■ **REQUIRED WORK**:
In the entries below, find the line with "will be a court" and the line with "Procedure, General"; give again those lines and every line between them, exactly.

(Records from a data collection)
· · · · ·

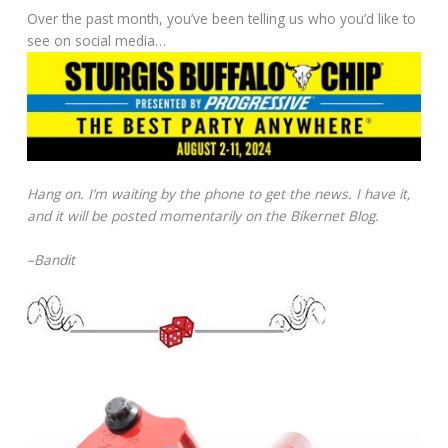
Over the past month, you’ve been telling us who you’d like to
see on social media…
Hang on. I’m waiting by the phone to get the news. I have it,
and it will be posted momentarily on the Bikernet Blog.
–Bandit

· · · · ·

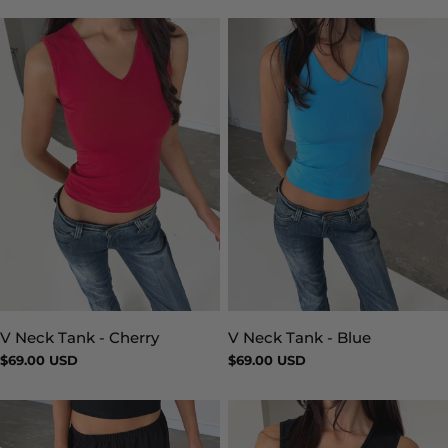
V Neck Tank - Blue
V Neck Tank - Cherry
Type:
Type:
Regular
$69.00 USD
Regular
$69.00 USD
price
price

· · · · ·

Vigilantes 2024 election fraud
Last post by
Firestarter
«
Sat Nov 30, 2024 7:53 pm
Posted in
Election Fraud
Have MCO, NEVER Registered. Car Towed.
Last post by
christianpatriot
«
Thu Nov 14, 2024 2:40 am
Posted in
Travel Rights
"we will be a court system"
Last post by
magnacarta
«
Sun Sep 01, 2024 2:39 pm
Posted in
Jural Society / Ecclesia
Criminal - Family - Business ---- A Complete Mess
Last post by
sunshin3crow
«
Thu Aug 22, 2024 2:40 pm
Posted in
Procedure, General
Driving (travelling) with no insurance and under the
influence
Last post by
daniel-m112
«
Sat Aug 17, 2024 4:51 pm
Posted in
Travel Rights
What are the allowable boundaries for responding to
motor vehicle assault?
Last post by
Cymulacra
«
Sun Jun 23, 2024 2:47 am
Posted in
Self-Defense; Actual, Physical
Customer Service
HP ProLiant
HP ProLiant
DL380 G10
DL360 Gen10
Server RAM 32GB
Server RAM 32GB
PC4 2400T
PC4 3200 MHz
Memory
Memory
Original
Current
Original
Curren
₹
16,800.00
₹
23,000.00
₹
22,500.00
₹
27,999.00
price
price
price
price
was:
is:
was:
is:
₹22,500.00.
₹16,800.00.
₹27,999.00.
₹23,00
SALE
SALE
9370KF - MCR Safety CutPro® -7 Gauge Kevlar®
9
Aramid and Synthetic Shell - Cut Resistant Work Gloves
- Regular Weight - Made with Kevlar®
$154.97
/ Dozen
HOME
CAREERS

· · · · ·

■ **EXERCISE RESPONSE**:
"we will be a court system"
Last post by
magnacarta
«
Sun Sep 01, 2024 2:39 pm
Posted in
Jural Society / Ecclesia
Criminal - Family - Business ---- A Complete Mess
Last post by
sunshin3crow
«
Thu Aug 22, 2024 2:40 pm
Posted in
Procedure, General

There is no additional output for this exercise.